Functional living

There is one aspect of Kanthaus life which is so natural to me that I sometimes forget to even mention it: Functional living. It means that rooms are attributed to purposes rather than people. There are rooms for sleeping, for office work, for building things, for making music, for eating, for cooking, for washing, for retreating and so on - but no rooms which are permanently occupied by individual people.

In Kanthaus every room is potentially used by everyone because every room is communal. This concept comes with great opportunities but also with some challenges...

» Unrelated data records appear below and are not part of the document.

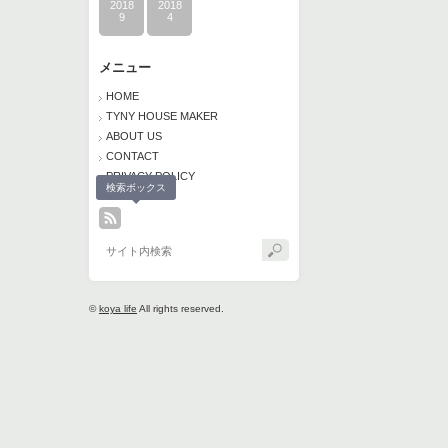
2018
2018
9
4
メニュー
HOME
TYNY HOUSE MAKER
ABOUT US
CONTACT
PRIVACY POLICY
検索ボックス
©
koya life
All rights reserved.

Let's first talk about the opportunities: When not everyone has their private room the existing rooms can be used much more efficiently. Instead of having a room with a bed and a desk 15 times, we have two communal sleeping rooms, two offices, and a handful of retreat rooms that can be booked based on needs. This gives us more space for other dedicated rooms like two workshops, a yoga room, seminar rooms and more. (Here you can visit Doug's nice interactive floor plan.) And you necessarily meet the other people in the house which leads to more contact and a sense of what's going on with the others - like in a big family. Another advantage of having all rooms communal is that it's totally clear that everyone is responsible for keeping everything clean. Every Thursday we have Power Hour: 1 to 2 hours of communal cleaning to make the whole of Kanthaus look great again.

Many people in the dining room

For me personally the biggest advantage really is that it keeps me from holing up somewhere. I cannot not meet people in this house, every day, and not even just a few. For me this is an enrichment because I'm not very good at actively seeking out people by myself. I tend to quickly assume that I'm overstepping invisible boundaries. That's why this room concept - in which the invisible boundaries are basically eradicated - is perfect for me. For others this aspect is the biggest challenge.

The most common problem really is that sometimes people want to hide. And even though to some extent this is also possible in Kanthaus, the default situation should be open community. If someone hides away in a retreat room for several days and doesn't even come out for communal meal times, it feels weird for everybody involved. Some people will ask themselves if they should somehow support the person in hiding but also fear to impose themselves on them; some will think that they'd also like to claim a room in that way sometimes but that they'd never dare to and thus perceive the situation as unfair; and the person in the room will probably feel unpleasantly caged and might not know how to reconnect to the community. So normally people who want to be alone leave Kanthaus and stay somewhere else for a while.

This of course is not the only challenge brought upon us due to functional living. Another interesting problem is that our rooms are usually quite lacking of a personal touch and most people find them not very cozy. Just a little while ago Lise furnished a room with love and care and all of a sudden it became the favorite room of many people.

The probably coziest room in all of Kanthaus

Personal touch is something that our interior design definitely misses. And this is not only a pity because it makes our rooms seem more cold, but also because it limits people in expressing themselves through shaping their surroundings. The future could hold roles such as room godparents which make it possible for individual people to change the looks and feel of a room based on their ideas.

There are many more fascinating aspects of functional living. For example the question of stuff: What is okay to be where? What belongs to whom? And who is responsible for what? Hopefully Bodhi will soon write a separate blog post about this 'odyssey of stuff'. :)

Maybe one last comment: What we do in Kanthaus is just one way to implement functional living - and we are also dynamically changing with the circumstances. We try not to be dogmatic about our self-imposed sets of rules and rather react flexibly to changing needs while at the same time protecting our open and communal way of living. This is a difficult balancing act especially between being open and inclusive towards visitors and working on stabilizing and deepening the bonds of the core group. But as you know we like challenges and so far we're still motivated to work on our structures to make our functional living future-proof.

More info about other forms of functional living (in German, sorry!) can be found in the wiki of the completely open Gießen FuWos or in some press articles about flat shares which are only functional internally.